TASK PROMPT: Reduce the material below to its lines containing "ciberseguretat".
START INFORMATION SUPPLIED
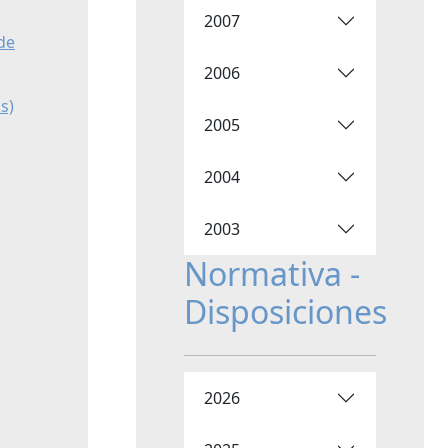
2007
 de
2006
s)
2005
2004
2003
Normativa -
Disposiciones
2026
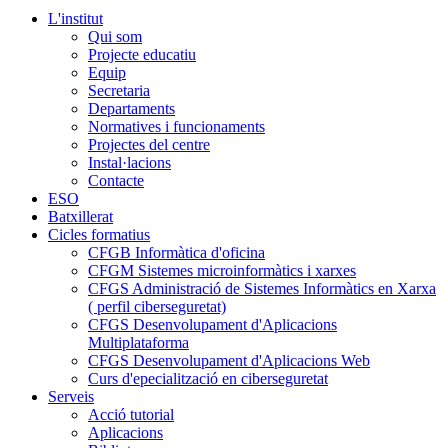
L'institut
Qui som
Projecte educatiu
Equip
Secretaria
Departaments
Normatives i funcionaments
Projectes del centre
Instal·lacions
Contacte
ESO
Batxillerat
Cicles formatius
CFGB Informàtica d'oficina
CFGM Sistemes microinformàtics i xarxes
CFGS Administració de Sistemes Informàtics en Xarxa
( perfil ciberseguretat)
CFGS Desenvolupament d'Aplicacions
Multiplataforma
CFGS Desenvolupament d'Aplicacions Web
Curs d'epecialització en ciberseguretat
Serveis
Acció tutorial
Aplicacions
END INFORMATION SUPPLIED
RESPONSE TO THIS TASK:
( perfil ciberseguretat)
Curs d'epecialització en ciberseguretat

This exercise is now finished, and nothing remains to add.